Jiří Kolář (Protivín, 1914 – Prague, 2002) is one of the most notable Czech artists, a poet, author of experimental and visual poetry.

Early in his life, at the age of sixteen, he discovered modern poets (Jaroslav Seifert, F. T. Marinetti), who inspired his writing. He sent the first poems to František Halas, who edited the library of debuts at Václav Petr's publishing house. The collection of verses was published under the title Křestný list in 1941. Halas introduced Kolář to Jindřich Chalupecký, with whom he founded Group 42 in 1940, and his texts became a manifesto of group aesthetics. Group 42 disintegrated after Ivan Blatný emigrated and some members joined the Communist Party.

In 1949, he married Běla Helclová (Běla Kolářová) is was as well a prominent artist. For a very short time of a couple of months in 1945, he joined the Communist Party and left after he understood its functioning.

He was a member of Umělecká beseda, and in 1947 he led its literary department. Until 1949 he was an editor in the Dílo cooperative.

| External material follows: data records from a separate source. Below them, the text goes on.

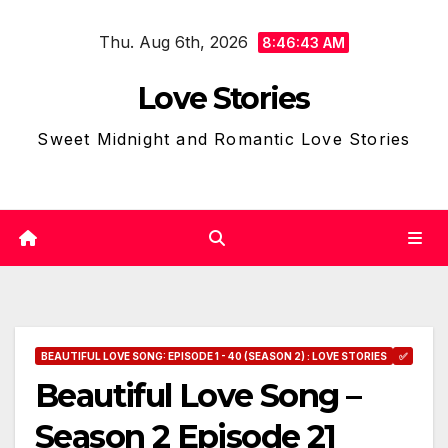
Skip
Thu. Aug 6th, 2026
to
8:46:44 AM
content
Love Stories
Sweet Midnight and Romantic Love Stories
BEAUTIFUL LOVE SONG: EPISODE 1 - 40 (SEASON 2) : LOVE STORIES
✅
Beautiful Love Song –
Season 2 Episode 21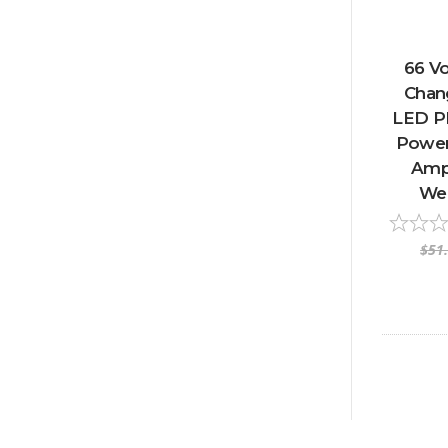
66 Vo
Chan
LED P
Power 
Amp 
We
$51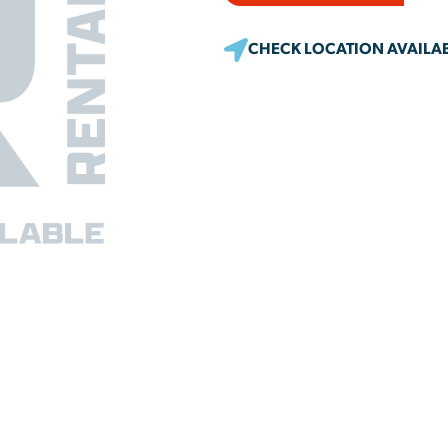
CHECK LOCATION AVAILAB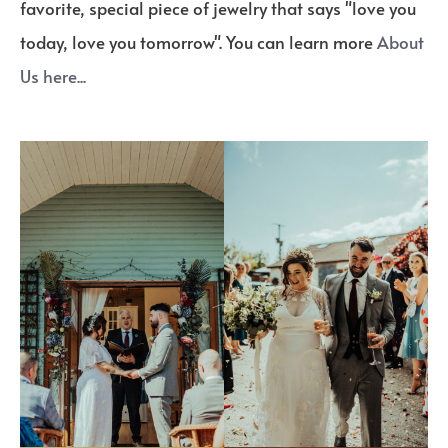
favorite, special piece of jewelry that says "love you
today, love you tomorrow". You can learn more
About
Us here...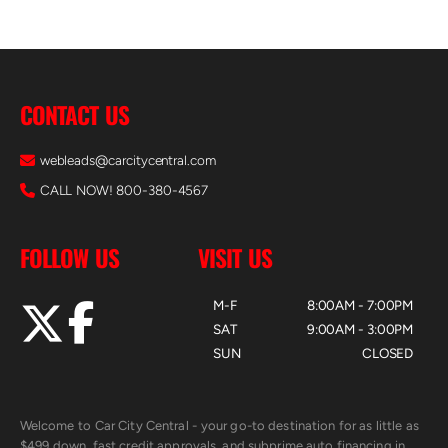
CONTACT US
webleads@carcitycentral.com
CALL NOW! 800-380-4567
FOLLOW US
VISIT US
M-F
8:00AM - 7:00PM
SAT
9:00AM - 3:00PM
SUN
CLOSED
Welcome to Car City Central - your go-to destination for as little as
$499 down, fast credit approvals, and subprime auto financing in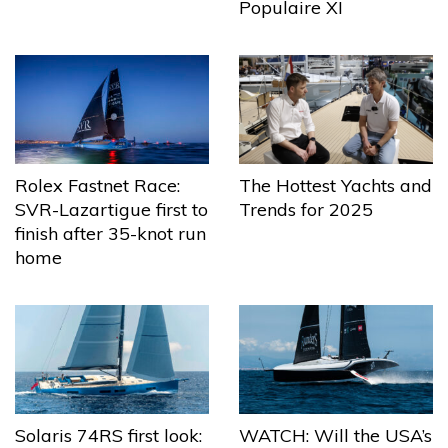
Populaire XI
The Hottest Yachts and
Rolex Fastnet Race:
Trends for 2025
SVR-Lazartigue first to
finish after 35-knot run
home
Solaris 74RS first look:
WATCH: Will the USA’s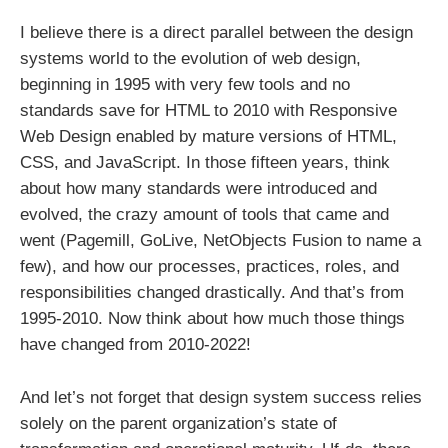
I believe there is a direct parallel between the design
systems world to the evolution of web design,
beginning in 1995 with very few tools and no
standards save for HTML to 2010 with Responsive
Web Design enabled by mature versions of HTML,
CSS, and JavaScript. In those fifteen years, think
about how many standards were introduced and
evolved, the crazy amount of tools that came and
went (Pagemill, GoLive, NetObjects Fusion to name a
few), and how our processes, practices, roles, and
responsibilities changed drastically. And that’s from
1995-2010. Now think about how much those things
have changed from 2010-2022!
And let’s not forget that design system success relies
solely on the parent organization’s state of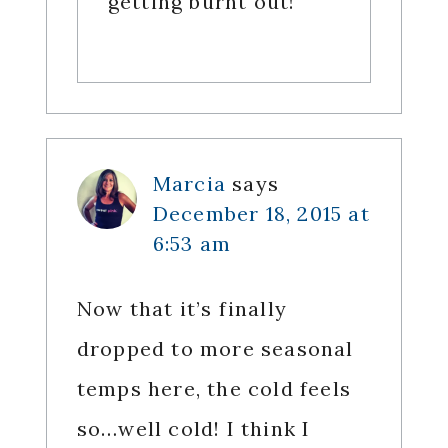
getting burnt out!
Marcia
says
December 18, 2015 at
6:53 am
Now that it’s finally
dropped to more seasonal
temps here, the cold feels
so…well cold! I think I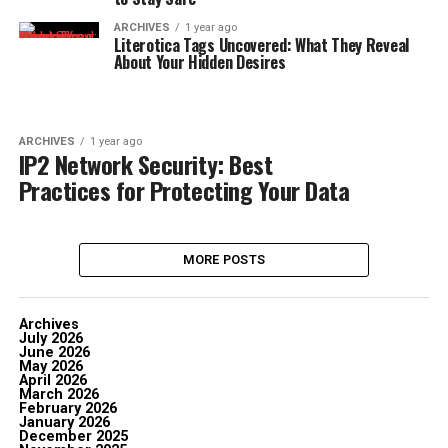
ARCHIVES
1 year ago
Literotica Tags Uncovered: What They Reveal
About Your Hidden Desires
ARCHIVES
1 year ago
IP2 Network Security: Best
Practices for Protecting Your Data
MORE POSTS
Archives
July 2026
June 2026
May 2026
April 2026
March 2026
February 2026
January 2026
December 2025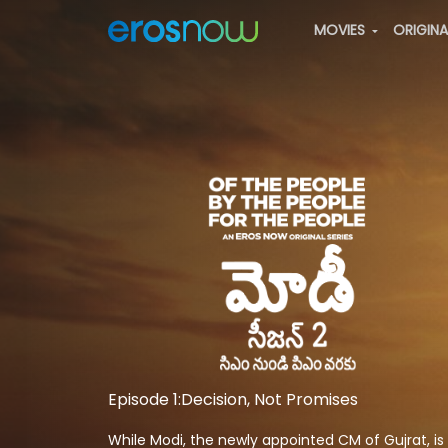
MOVIES
ORIGIN
Episode 1:Decision, Not Promises
While Modi, the newly appointed CM of Gujrat, is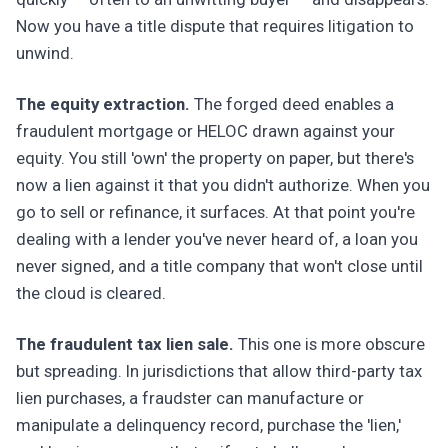
Now you have a title dispute that requires litigation to
unwind.
The equity extraction.
The forged deed enables a
fraudulent mortgage or HELOC drawn against your
equity. You still 'own' the property on paper, but there's
now a lien against it that you didn't authorize. When you
go to sell or refinance, it surfaces. At that point you're
dealing with a lender you've never heard of, a loan you
never signed, and a title company that won't close until
the cloud is cleared.
The fraudulent tax lien sale.
This one is more obscure
but spreading. In jurisdictions that allow third-party tax
lien purchases, a fraudster can manufacture or
manipulate a delinquency record, purchase the 'lien,'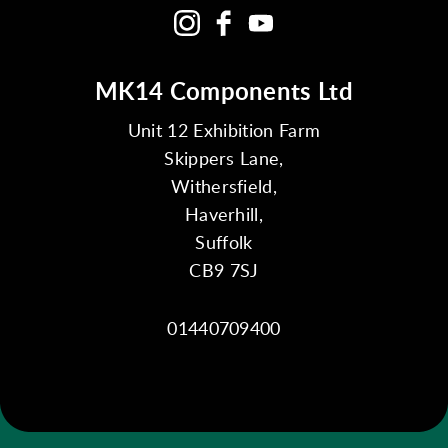
MK14 Components Ltd
Unit 12 Exhibition Farm
Skippers Lane,
Withersfield,
Haverhill,
Suffolk
CB9 7SJ
01440709400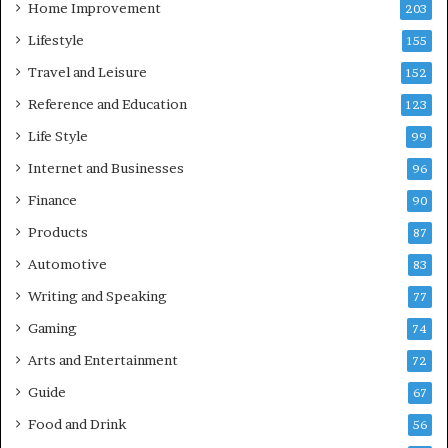
Home Improvement
203
Lifestyle
155
Travel and Leisure
152
Reference and Education
123
Life Style
99
Internet and Businesses
96
Finance
90
Products
87
Automotive
83
Writing and Speaking
77
Gaming
74
Arts and Entertainment
72
Guide
67
Food and Drink
56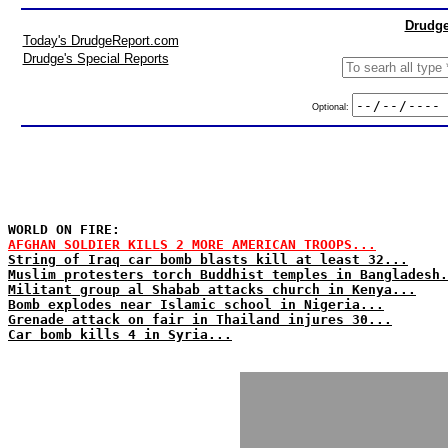
Drudge
Today's DrudgeReport.com
Drudge's Special Reports
Optional:
WORLD ON FIRE:
AFGHAN SOLDIER KILLS 2 MORE AMERICAN TROOPS...
String of Iraq car bomb blasts kill at least 32...
Muslim protesters torch Buddhist temples in Bangladesh.
Militant group al Shabab attacks church in Kenya...
Bomb explodes near Islamic school in Nigeria...
Grenade attack on fair in Thailand injures 30...
Car bomb kills 4 in Syria...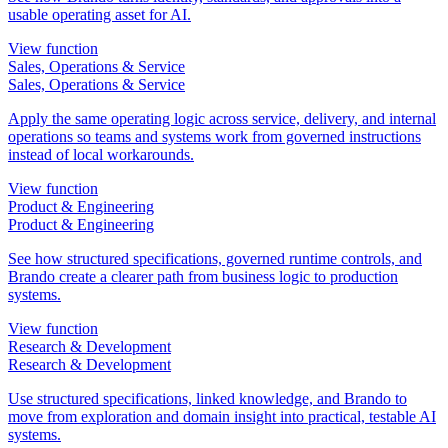
usable operating asset for AI.
View function
Sales, Operations & Service
Sales, Operations & Service
Apply the same operating logic across service, delivery, and internal
operations so teams and systems work from governed instructions
instead of local workarounds.
View function
Product & Engineering
Product & Engineering
See how structured specifications, governed runtime controls, and
Brando create a clearer path from business logic to production
systems.
View function
Research & Development
Research & Development
Use structured specifications, linked knowledge, and Brando to
move from exploration and domain insight into practical, testable AI
systems.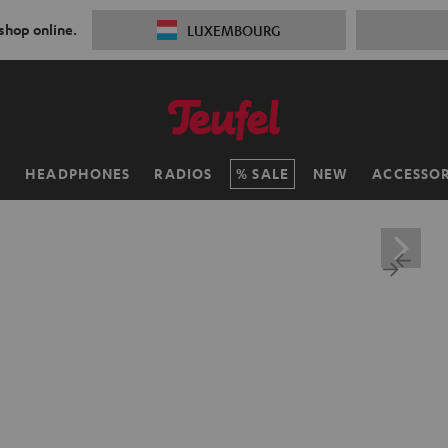
 shop online.
LUXEMBOURG
H
HEADPHONES
RADIOS
SALE
NEW
ACCESSOR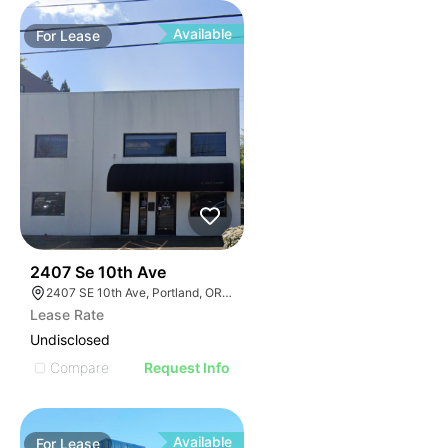
Available
For
Lease
37
2407 Se 10th Ave
2407 SE 10th Ave, Portland, OR 97214, USA
Lease Rate
Undisclosed
Compare
Request Info
Available
For
Lease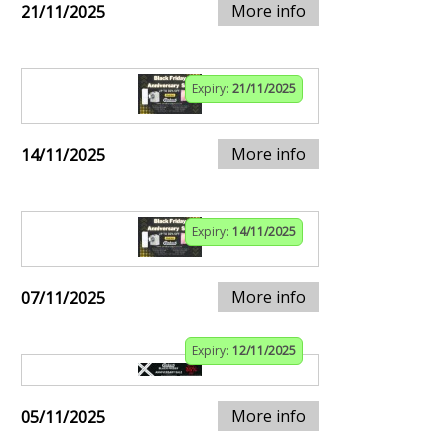
More info
21/11/2025
Expiry:
21/11/2025
More info
14/11/2025
Expiry:
14/11/2025
More info
07/11/2025
Expiry:
12/11/2025
More info
05/11/2025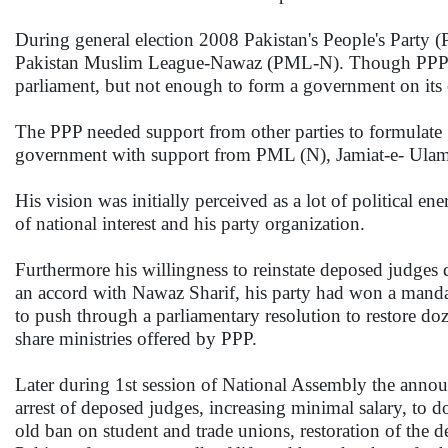
During general election 2008 Pakistan's People's Party
Pakistan Muslim League-Nawaz (PML-N). Though PPP won
parliament, but not enough to form a government on its
The PPP needed support from other parties to formulate 
government with support from PML (N), Jamiat-e- Ula
His vision was initially perceived as a lot of political e
of national interest and his party organization.
Furthermore his willingness to reinstate deposed judge
an accord with Nawaz Sharif, his party had won a mandate
to push through a parliamentary resolution to restore do
share ministries offered by PPP.
Later during 1st session of National Assembly the anno
arrest of deposed judges, increasing minimal salary, to do
old ban on student and trade unions, restoration of the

Kolář was arrested in 1952 due to Prométheova játra, his most well-known literary work, he was interrogated and spent nine months in custody before being released on presidential amnesty. In the work, he emphasised morality and resistance to all forms of totalitarian government.

Kolář supported artists with whom he had friendly contacts (Mikuláš Medek, Ladislav Novák, Václav Boštík, Vladimír Fuka), as well as colleagues from Group 42 and the Křižovatka Group. For Vladimír Boudník, who met Jiří Kolář in 1959 through Jan Kotík, Kolář was a key person, as he bought his woeks and arranged his first foreign exhibitions.

From the late 1950s, Kolář moved from literature to collages. He started with experiments using photographs to create new stories, contrasting themes reminiscent of Dadaism. He would cut strips of colour reproductions and glue them together vertically so that they deform the original image; chiasmage, where he arranged small cut-out pieces into geometric shapes; or used cut-out or crumpled paper material, which he glued to a base. His abstract poems were created on the typewriter, arrangements of letters, numbers or characters in geometric compositions. Since 1963, he has used various objects as a three-dimensional background of the collage.

At the time of the so-called normalisation, after the Soviet occupation of 1968, he sponsored the publication of the samizdat Edition Petlice and the Award Edition Petlice. He was one of the first signatories of Charter 77. In 1979 he received a one-year scholarship in West Berlin, and in 1980, at the invitation of the Centre Georges Pompidou, he moved to Paris. After the fall of the Communist regime in 1989, Kolář returned to Prague.